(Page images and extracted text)
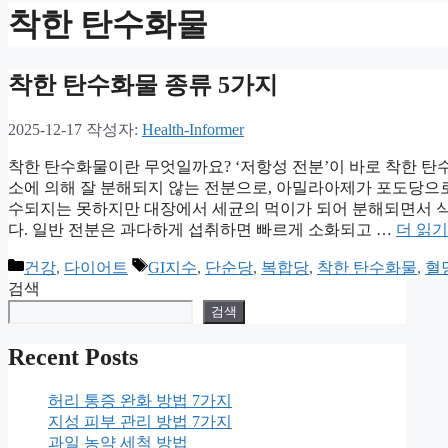
착한 탄수화물
착한 탄수화물 종류 5가지
2025-12-17
작성자:
Health-Informer
착한 탄수화물이란 무엇일까요? ‘저항성 전분’이 바로 착한 탄수화물로 
소에 의해 잘 분해되지 않는 전분으로, 아밀라아제가 포도당으로
수되지는 못하지만 대장에서 세균의 먹이가 되어 분해되면서 식
다. 일반 전분은 과다하게 섭취하면 빠르게 소화되고 …
더 읽기
카
태
건강
,
다이어트
GI지수
,
단순당
,
복합당
,
착한 탄수화물
,
혈
테
그
검색
고
검색
리
Recent Posts
허리 통증 완화 방법 7가지
지성 피부 관리 방법 7가지
과일 농약 세척 방법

• [What this task involves]: An exact reproduction of the data above is required, with every picture removed.

• [Exercise output]:
착한 탄수화물
착한 탄수화물 종류 5가지
2025-12-17
작성자:
Health-Informer
착한 탄수화물이란 무엇일까요? ‘저항성 전분’이 바로 착한 탄수화물로 
소에 의해 잘 분해되지 않는 전분으로, 아밀라아제가 포도당으로
수되지는 못하지만 대장에서 세균의 먹이가 되어 분해되면서 식
다. 일반 전분은 과다하게 섭취하면 빠르게 소화되고 …
더 읽기
카
태
건강
,
다이어트
GI지수
,
단순당
,
복합당
,
착한 탄수화물
,
혈
테
그
검색
고
검색
리
Recent Posts
허리 통증 완화 방법 7가지
지성 피부 관리 방법 7가지
과일 농약 세척 방법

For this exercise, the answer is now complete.